Studies have found that transmission projects can adversely impact wildlife, both during the construction and the operation phases, through habitat loss or fragmentation, electrocution, fire risk and disruption of animal behavior. The government may support projects that harm biodiversity now, Zaidi said, to reduce harm in the future.
“We value biodiversity, but at the same time if we blow through 1.5º, or 2º, 2.5º, 3º then we have fundamentally undermined in an irreversible manner biodiversity at a scale that we couldn’t probably have even imagined a few decades ago.”

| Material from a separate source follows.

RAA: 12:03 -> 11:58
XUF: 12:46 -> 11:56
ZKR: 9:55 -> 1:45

About 1,800 gigawatts of power were waiting at the end of 2022 to connect to the grid, according to UtilityDive, which reported this week that the Federal Electricity Regulatory Commission is working feverishly to reform transmission and interconnection bottlenecks.

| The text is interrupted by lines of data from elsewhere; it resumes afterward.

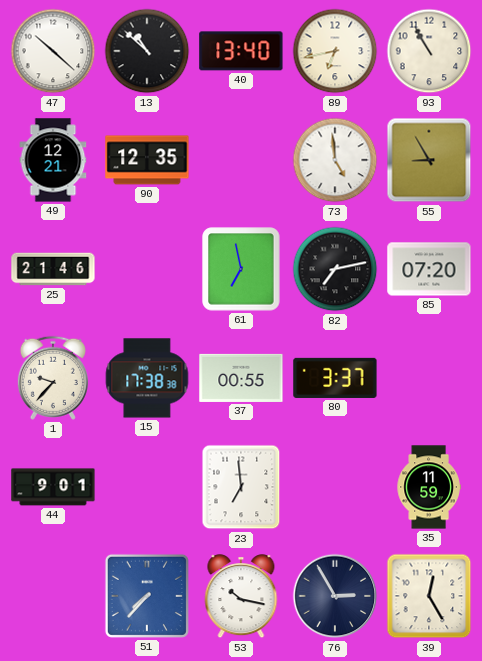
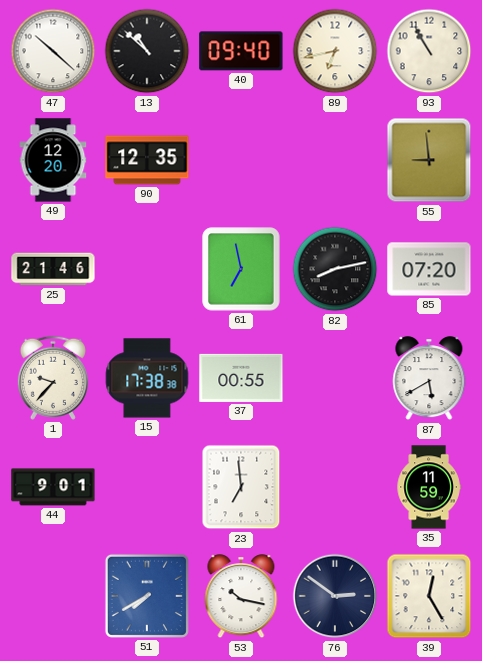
40: 13:40 -> 09:40
49: 12:21 -> 12:20
73: 4:59 -> none
55: 8:55 -> 8:59
82: 7:13 -> 8:13
80: 3:37 -> none
87: none -> 5:40
51: 7:37 -> 7:40
76: 2:55 -> 2:51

Zaidi’s comments followed a recollection by former Energy Secretary Steven Chu, Zaidi’s interlocutor at the Stanford event. Chu recounted that his efforts to speed up approvals for transmission lines, seen as critical for connecting and delivering clean energy across the U.S., were stymied by opposition within the administration.

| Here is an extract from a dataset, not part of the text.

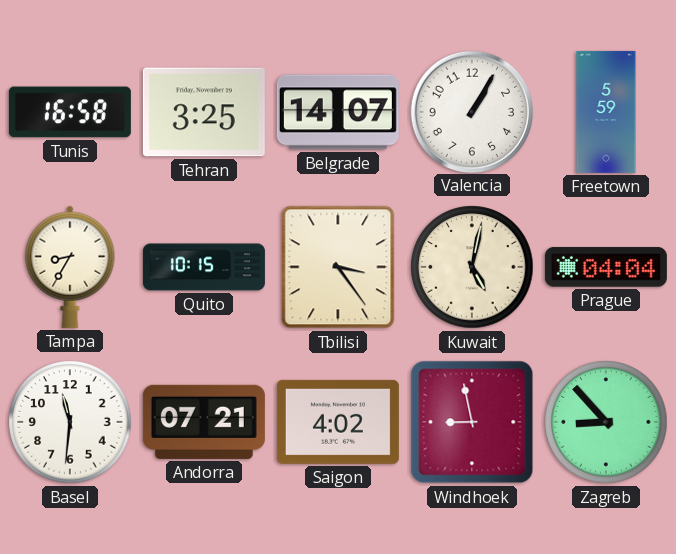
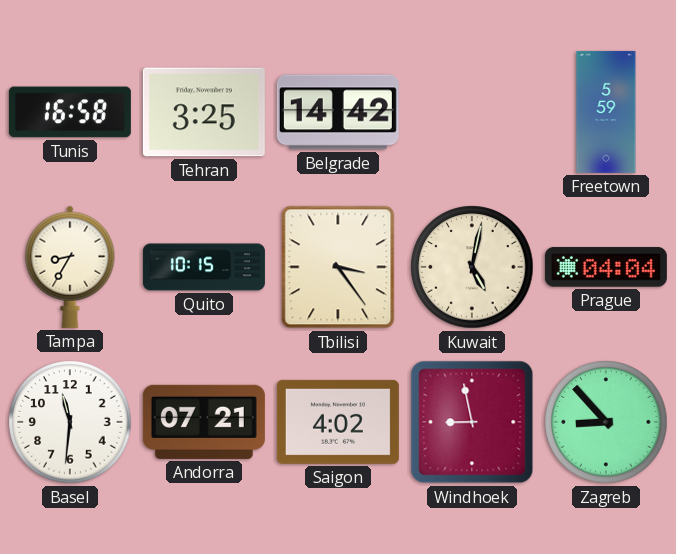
Belgrade: 14:07 -> 14:42
Valencia: 1:05 -> none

“When I was secretary it was 11 years between the siting of a transmission line and (construction). I said can we get this from 11 years to 3 or 4 years?”
“The answer is sadly still no,” Zaidi interrupted. “We’re working on it.”
Chu continued, recounting a meeting with former Secretary of the Interior Ken Salazar, who now serves as the U.S. ambassador to Mexico:
“Ken Salazar says if we’re going to do this, somebody’s got to be in charge. And so I say, Okay, I’ll do it, I’ll be in charge. So he says great, and he calls me up half an hour after the meeting, and he says ‘I can’t support this.’ Why not? ‘Because people in my department don’t want it to happen.’ Who’s against it? ‘Fish & Wildlife, Game, they don’t want transmission lines where they hunt and fish.’
“And it was dead.”
Salazar has not yet responded to a request for comment.
Chu, who led DOE from 2009-13, appeared less concerned about the conflict between environmental solutions than the need to overcome obstructions from entrenched interests.
“The groundswell of actually transforming America, getting jobs, bringing prosperity, very very important to help overcome the incumbents,” he said. “It’s much easier to stop things than to start things.”
The two Stanford professors—Chu teaches physics and molecular physiology, Zaidi is a Precourt energy scholar and adjunct—agreed about the groundswell.
“If you do not have the unwavering prioritization of workers and communities, making sure all Americans in every zip code get lifted up in this transition, that will be the source of drag,” Zaidi said, adding he was attracted to his role in the administration by Biden’s optimism.
“This is an opportunity not just to put solar panels out, to make steel in America, perhaps even more importantly, to put steel in the spine of the American middle class, which has been systematically disinvested over the last couple decades.”